# [Brief]
Below are some records; output exactly the lines from the line with "You are a GUI" to the line with "Task: Click on", both ends kept, and nothing more.

# [Material supplied]
↓

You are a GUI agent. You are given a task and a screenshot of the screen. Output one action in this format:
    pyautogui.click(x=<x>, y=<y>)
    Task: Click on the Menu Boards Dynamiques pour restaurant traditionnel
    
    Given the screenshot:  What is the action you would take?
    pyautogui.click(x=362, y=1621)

↑
↓

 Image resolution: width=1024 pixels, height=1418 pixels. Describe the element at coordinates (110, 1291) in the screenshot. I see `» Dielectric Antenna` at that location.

↑

# [Finished exercise]
You are a GUI agent. You are given a task and a screenshot of the screen. Output one action in this format:
    pyautogui.click(x=<x>, y=<y>)
    Task: Click on the Menu Boards Dynamiques pour restaurant traditionnel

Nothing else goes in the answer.